Sky Deep gründete 2012 ihr Label Reveller. Fast ausschließlich schwarze Frauen waren daran beteiligt, bis sich vor zwei Jahren die Lebensbedingungen auch in Brooklyn durch die zunehmende Gentrifizierung zuspitzten. Also kam Sky Deep für eine Artist Residency und einen Lehrauftrag nach Berlin – und blieb. Sie hat Reveller neu ausgerichtet und fokussiert sich mittlerweile besonders auf elektronische Musik. Für Reclaim the Beats kuratierte Sky mit über 16 Jahren Erfahrung in der Musikbranche ein internationales, diverses und genreübergreifendes Line-Up.

Du kuratierst das Reclaim the Beats-Festival, bist Teil von female:pressure sowie Labelgründerin und sprichst offen über Missstände in der Branche. Wann hast du festgestellt, dass die Musikindustrie fucked up ist im Hinblick auf Rassismus, Genderimbalance oder auch was die Monetarisierung von Musik anbelangt?
Ich bin mir sehr sicher, dass ich das Anfang der Nullerjahre bemerkt habe. Als Performerin verorte ich meine Identität in einer Grauzone, was immer dann schwierig wurde, wenn ich Leuten aus der Musikindustrie begegnet bin. Die meisten wussten entweder nicht, wie sie mich vermarkten sollen oder hatten sehr spezifische Ideen. Ich sollte mich immer für eine Seite von mir entscheiden, ich sollte mehr Gangster oder jazziger sein, weil das angeblich besser zu meinem Style oder Bewusstsein gepasst hätte. Ich wollte, dass es um meine Musik geht, aber tatsächlich ging es vor allem immer nur um meine Identität und was Leute mit meiner Identität hätten machen können. Zudem wurde ich ständig dazu ermutigt, mich als jünger auszugeben. Ich sollte immer eine bestimmte Attitüde oder einen Typus verkörpern. Als ich eine Rockband hatte, bekam ich zu hören, dass das Musik ist, die man nicht von Schwarzen erwartet. Das würde die Hörerschaft nur unnötig verwirren. Oder dass ich nicht zum Line-Up passe, weil es aufgrund meiner Hautfarbe irgendwie nicht richtig aussehen würde.

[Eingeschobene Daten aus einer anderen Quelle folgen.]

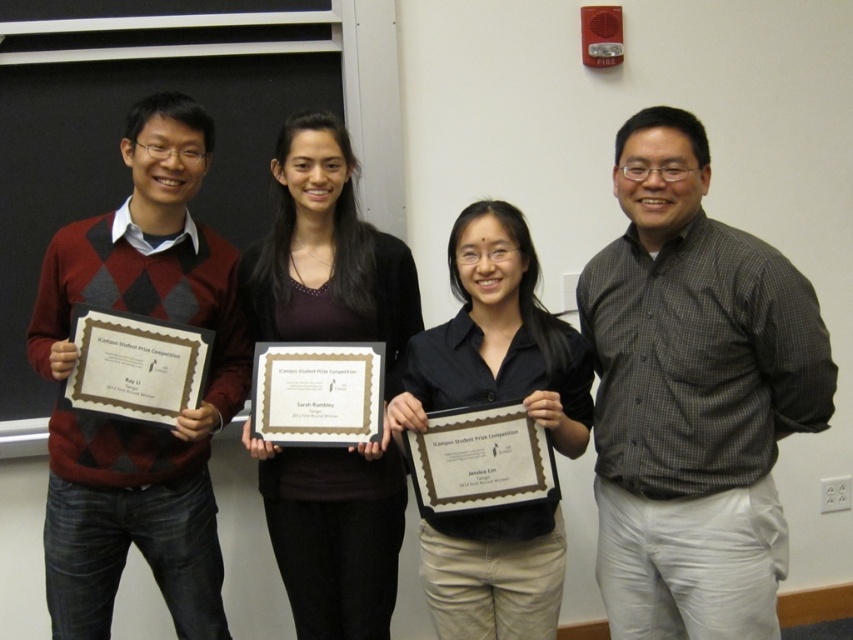 Question: Which is farther from the gold paper certificate at center?

Choices:
 (A) argyle sweater at left
 (B) matte black certificate at left
 (C) matte gold certificate at left
 (D) matte black plaque at center

Answer: (B)

Question: Does gray checkered shirt at center lie in front of argyle sweater at left?

Choices:
 (A) no
 (B) yes

Answer: (B)

Question: Can you confirm if gray checkered shirt at center is positioned above matte gold certificate at left?

Choices:
 (A) yes
 (B) no

Answer: (B)

Question: Which of the following is the closest to the observer?

Choices:
 (A) matte black certificate at left
 (B) gold paper certificate at center
 (C) gray checkered shirt at center

Answer: (C)

Question: Is argyle sweater at left behind matte black plaque at center?

Choices:
 (A) yes
 (B) no

Answer: (A)

Question: Which object appears farthest from the camera in this image?

Choices:
 (A) matte black certificate at left
 (B) gold paper certificate at center
 (C) gray checkered shirt at center

Answer: (A) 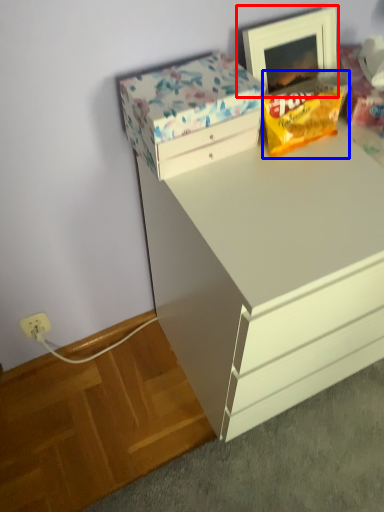 Question: Which point is further to the camera, picture frame (highlighted by a red box) or snack (highlighted by a blue box)?

Choices:
 (A) picture frame
 (B) snack

Answer: (A) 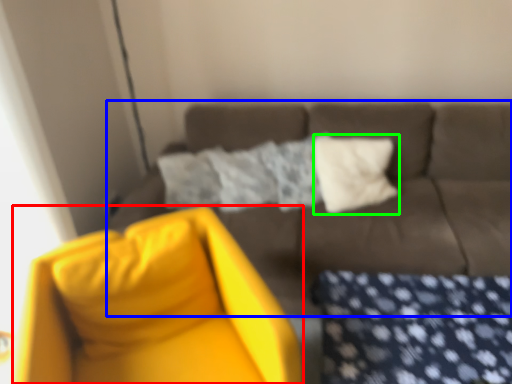 Question: Based on their relative distances, which object is farther from swivel chair (highlighted by a red box)? Choose from studio couch (highlighted by a blue box) and pillow (highlighted by a green box).

Choices:
 (A) studio couch
 (B) pillow

Answer: (B) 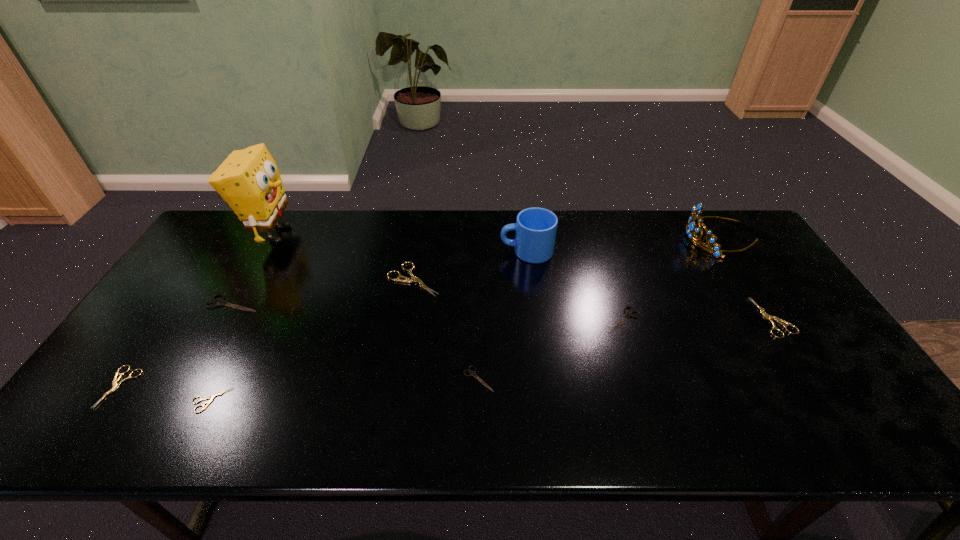 Where is `vacant space located 0.310m on the right of the shortest shears`? This screenshot has width=960, height=540. vacant space located 0.310m on the right of the shortest shears is located at coordinates (362, 400).

Image resolution: width=960 pixels, height=540 pixels. Identify the location of sponge positioned at the far edge. (248, 180).

The width and height of the screenshot is (960, 540). In order to click on tiara located at the far edge in this screenshot , I will do `click(691, 226)`.

Locate an element on the screen. mug situated at the far edge is located at coordinates (536, 228).

I want to click on sponge that is at the left edge, so tap(248, 180).

You are a GUI agent. You are given a task and a screenshot of the screen. Output one action in this format:
    pyautogui.click(x=<x>, y=<y>)
    Task: Click on the tiara present at the right edge
    This screenshot has width=960, height=540.
    Given the screenshot: What is the action you would take?
    pyautogui.click(x=691, y=226)

Where is `shears at the right edge`? The height and width of the screenshot is (540, 960). shears at the right edge is located at coordinates (770, 318).

Locate an element on the screen. This screenshot has width=960, height=540. object situated at the far left corner is located at coordinates (248, 180).

Identify the location of object that is at the near left corner. The height and width of the screenshot is (540, 960). (115, 385).

Identify the location of object that is at the far right corner. Image resolution: width=960 pixels, height=540 pixels. (691, 226). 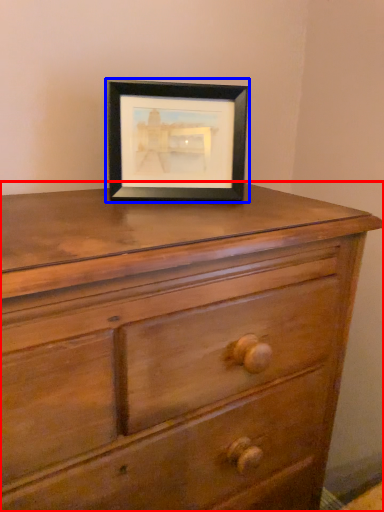 Question: Among these objects, which one is farthest to the camera, chest of drawers (highlighted by a red box) or picture frame (highlighted by a blue box)?

Choices:
 (A) chest of drawers
 (B) picture frame

Answer: (B) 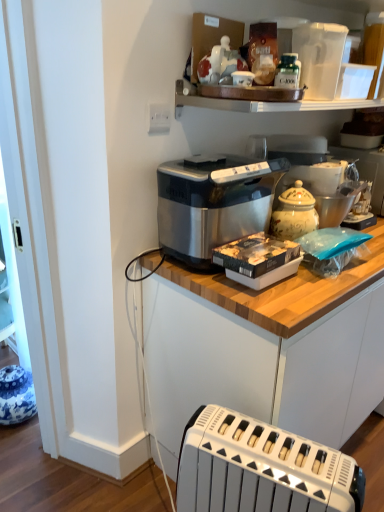 What do you see at coordinates (326, 188) in the screenshot?
I see `white ceramic jar at upper right, the 2th appliance in the bottom-to-top sequence` at bounding box center [326, 188].

In order to face green glass bottle at upper center, should I rotate leftwards or rightwards?

You should look right and rotate roughly 12.537 degrees.

The width and height of the screenshot is (384, 512). What do you see at coordinates (16, 395) in the screenshot?
I see `blue and white ceramic vase at lower left, which appears as the 1th appliance when ordered from the bottom` at bounding box center [16, 395].

How much space does blue and white ceramic vase at lower left, which appears as the 1th appliance when ordered from the bottom, occupy horizontally?

blue and white ceramic vase at lower left, which appears as the 1th appliance when ordered from the bottom, is 9.63 inches in width.

Where is `satin metallic bread maker at center`? The image size is (384, 512). satin metallic bread maker at center is located at coordinates (213, 203).

What do you see at coordinates (261, 469) in the screenshot? I see `white plastic toaster at lower center` at bounding box center [261, 469].

Locate an element on the screen. white ceramic jar at upper right, the 2th appliance viewed from the top is located at coordinates (326, 188).

Is the position of white plastic electric outlet at upper center less distant than that of satin silver toaster at center?

No, white plastic electric outlet at upper center is further to the viewer.

Is white plastic electric outlet at upper center wider or thinner than satin silver toaster at center?

Considering their sizes, white plastic electric outlet at upper center looks slimmer than satin silver toaster at center.

From a real-world perspective, is white plastic electric outlet at upper center positioned under satin silver toaster at center based on gravity?

Incorrect, from a real-world perspective, white plastic electric outlet at upper center is higher than satin silver toaster at center.

From the image's perspective, is white plastic electric outlet at upper center located above or below satin silver toaster at center?

white plastic electric outlet at upper center is above satin silver toaster at center.

Does point (287, 83) appear closer or farther from the camera than point (343, 200)?

Point (287, 83) appears to be closer to the viewer than point (343, 200).

Does green glass bottle at upper center come in front of white ceramic jar at upper right, the 2th appliance viewed from the top?

Yes, green glass bottle at upper center is closer to the camera.

Is green glass bottle at upper center inside the boundaries of white ceramic jar at upper right, which is counted as the first appliance, starting from the right, or outside?

green glass bottle at upper center exists outside the volume of white ceramic jar at upper right, which is counted as the first appliance, starting from the right.

Is green glass bottle at upper center not close to white ceramic jar at upper right, the 2th appliance in the bottom-to-top sequence?

They are positioned close to each other.

Who is bigger, white ceramic jar at upper right, which is counted as the first appliance, starting from the right, or blue and white ceramic vase at lower left, acting as the third appliance starting from the top?

white ceramic jar at upper right, which is counted as the first appliance, starting from the right, is bigger.

In the scene shown: Would you say white ceramic jar at upper right, the 2th appliance in the bottom-to-top sequence, contains blue and white ceramic vase at lower left, the first appliance when ordered from left to right?

No, white ceramic jar at upper right, the 2th appliance in the bottom-to-top sequence, does not contain blue and white ceramic vase at lower left, the first appliance when ordered from left to right.

How distant is white ceramic jar at upper right, which is counted as the first appliance, starting from the right, from blue and white ceramic vase at lower left, acting as the third appliance starting from the right?

white ceramic jar at upper right, which is counted as the first appliance, starting from the right, is 4.96 feet away from blue and white ceramic vase at lower left, acting as the third appliance starting from the right.

Is white ceramic jar at upper right, the 2th appliance in the bottom-to-top sequence, positioned behind blue and white ceramic vase at lower left, acting as the third appliance starting from the top?

No, white ceramic jar at upper right, the 2th appliance in the bottom-to-top sequence, is closer to the camera.

From the picture: From a real-world perspective, is satin silver toaster at center physically located above or below blue and white ceramic vase at lower left, which appears as the 1th appliance when ordered from the bottom?

satin silver toaster at center is situated higher than blue and white ceramic vase at lower left, which appears as the 1th appliance when ordered from the bottom, in the real world.

What's the angular difference between satin silver toaster at center and blue and white ceramic vase at lower left, acting as the third appliance starting from the top,'s facing directions?

The facing directions of satin silver toaster at center and blue and white ceramic vase at lower left, acting as the third appliance starting from the top, are 91.2 degrees apart.

Locate an element on the screen. The width and height of the screenshot is (384, 512). the 2nd appliance counting from the left side of the satin silver toaster at center is located at coordinates (16, 395).

Is satin silver toaster at center to the right of green glass bottle at upper center from the viewer's perspective?

Yes.

How many degrees apart are the facing directions of satin silver toaster at center and green glass bottle at upper center?

6.56 degrees separate the facing orientations of satin silver toaster at center and green glass bottle at upper center.

From a real-world perspective, which object stands above the other?

green glass bottle at upper center, from a real-world perspective.

Which is in front, green glass bottle at upper center or satin metallic bread maker at center?

satin metallic bread maker at center is closer to the camera.

Is green glass bottle at upper center surrounding satin metallic bread maker at center?

No, satin metallic bread maker at center is located outside of green glass bottle at upper center.

Could you tell me if green glass bottle at upper center is turned towards satin metallic bread maker at center?

No, green glass bottle at upper center is not turned towards satin metallic bread maker at center.

From a real-world perspective, relative to blue and white ceramic vase at lower left, acting as the third appliance starting from the top, is white plastic toaster at lower center vertically above or below?

Clearly, from a real-world perspective, white plastic toaster at lower center is above blue and white ceramic vase at lower left, acting as the third appliance starting from the top.

Considering the sizes of objects white plastic toaster at lower center and blue and white ceramic vase at lower left, which appears as the 1th appliance when ordered from the bottom, in the image provided, who is shorter, white plastic toaster at lower center or blue and white ceramic vase at lower left, which appears as the 1th appliance when ordered from the bottom,?

blue and white ceramic vase at lower left, which appears as the 1th appliance when ordered from the bottom.

Is the position of white plastic toaster at lower center less distant than that of blue and white ceramic vase at lower left, acting as the third appliance starting from the right?

Yes, it is in front of blue and white ceramic vase at lower left, acting as the third appliance starting from the right.

Would you say white plastic toaster at lower center is inside or outside blue and white ceramic vase at lower left, the first appliance when ordered from left to right?

white plastic toaster at lower center is spatially situated outside blue and white ceramic vase at lower left, the first appliance when ordered from left to right.

I want to click on cabinetry below the white plastic electric outlet at upper center (from a real-world perspective), so click(x=267, y=348).

This screenshot has height=512, width=384. Find the location of `the 2nd appliance behind the green glass bottle at upper center, starting your count from the anchor`. the 2nd appliance behind the green glass bottle at upper center, starting your count from the anchor is located at coordinates click(326, 188).

Estimate the real-world distances between objects in this image. Which object is closer to green glass bottle at upper center, satin metallic bread maker at center or blue and white ceramic vase at lower left, acting as the third appliance starting from the top?

satin metallic bread maker at center is closer to green glass bottle at upper center.

Consider the image. Considering their positions, is white plastic pitcher at upper right, which is the 3th appliance in bottom-to-top order, positioned closer to white plastic toaster at lower center than satin metallic bread maker at center?

satin metallic bread maker at center.

Estimate the real-world distances between objects in this image. Which object is further from satin silver toaster at center, white plastic pitcher at upper right, which is counted as the 1th appliance, starting from the top, or white plastic electric outlet at upper center?

Based on the image, white plastic electric outlet at upper center appears to be further to satin silver toaster at center.

Estimate the real-world distances between objects in this image. Which object is closer to green glass bottle at upper center, white plastic toaster at lower center or blue and white ceramic vase at lower left, acting as the third appliance starting from the top?

Based on the image, white plastic toaster at lower center appears to be nearer to green glass bottle at upper center.

Estimate the real-world distances between objects in this image. Which object is further from blue and white ceramic vase at lower left, acting as the third appliance starting from the right, white plastic toaster at lower center or white plastic electric outlet at upper center?

The object further to blue and white ceramic vase at lower left, acting as the third appliance starting from the right, is white plastic electric outlet at upper center.

From the image, which object appears to be farther from white ceramic jar at upper right, the 2th appliance in the bottom-to-top sequence, satin silver toaster at center or white plastic toaster at lower center?

Based on the image, white plastic toaster at lower center appears to be further to white ceramic jar at upper right, the 2th appliance in the bottom-to-top sequence.

Which object lies further to the anchor point blue and white ceramic vase at lower left, the first appliance when ordered from left to right, white plastic electric outlet at upper center or white ceramic jar at upper right, which is counted as the first appliance, starting from the right?

white ceramic jar at upper right, which is counted as the first appliance, starting from the right, lies further to blue and white ceramic vase at lower left, the first appliance when ordered from left to right, than the other object.

From the image, which object appears to be farther from blue and white ceramic vase at lower left, which appears as the 1th appliance when ordered from the bottom, white plastic pitcher at upper right, which is counted as the 2th appliance, starting from the right, or white plastic toaster at lower center?

white plastic pitcher at upper right, which is counted as the 2th appliance, starting from the right, is positioned further to the anchor blue and white ceramic vase at lower left, which appears as the 1th appliance when ordered from the bottom.

Where is `electric outlet between green glass bottle at upper center and satin silver toaster at center in the up-down direction`? The width and height of the screenshot is (384, 512). electric outlet between green glass bottle at upper center and satin silver toaster at center in the up-down direction is located at coordinates (159, 118).

I want to click on bottle between white plastic pitcher at upper right, which is counted as the 2th appliance, starting from the right, and satin silver toaster at center, in the vertical direction, so click(287, 71).

Where is `home appliance between blue and white ceramic vase at lower left, acting as the third appliance starting from the top, and white plastic toaster at lower center from left to right`? The height and width of the screenshot is (512, 384). home appliance between blue and white ceramic vase at lower left, acting as the third appliance starting from the top, and white plastic toaster at lower center from left to right is located at coordinates (213, 203).

At what (x,y) coordinates should I click in order to perform the action: click on home appliance between white plastic pitcher at upper right, the 2th appliance viewed from the left, and satin silver toaster at center in the up-down direction. Please return your answer as a coordinate pair (x, y). Image resolution: width=384 pixels, height=512 pixels. Looking at the image, I should click on (213, 203).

Anders als die #Rojava-Kampagne in Zusammenarbeit mit deinem Label Reveller und female:pressure ist Reclaim the Beats nicht so regional und thematisch spezifisch verortet, aber natürlich sehr politisch. Welche Ziele verfolgst du mit dem Festival?
Das Ziel des Festivals ist es, so viele Leute wie möglich über die verschiedenen Formen von Musik und zu re-educaten. Ich möchte Schwarze, People of Color und Queers ermutigen, empowern und zeigen, dass wir sehr wohl Teil der Geschichte sind. Die Art und Weise wie Medien beispielsweise Rock’n’Roll portraitieren kann sehr leicht zu der Annahme führen, diese Musik komme von Weißen und sei für Weiße gemacht.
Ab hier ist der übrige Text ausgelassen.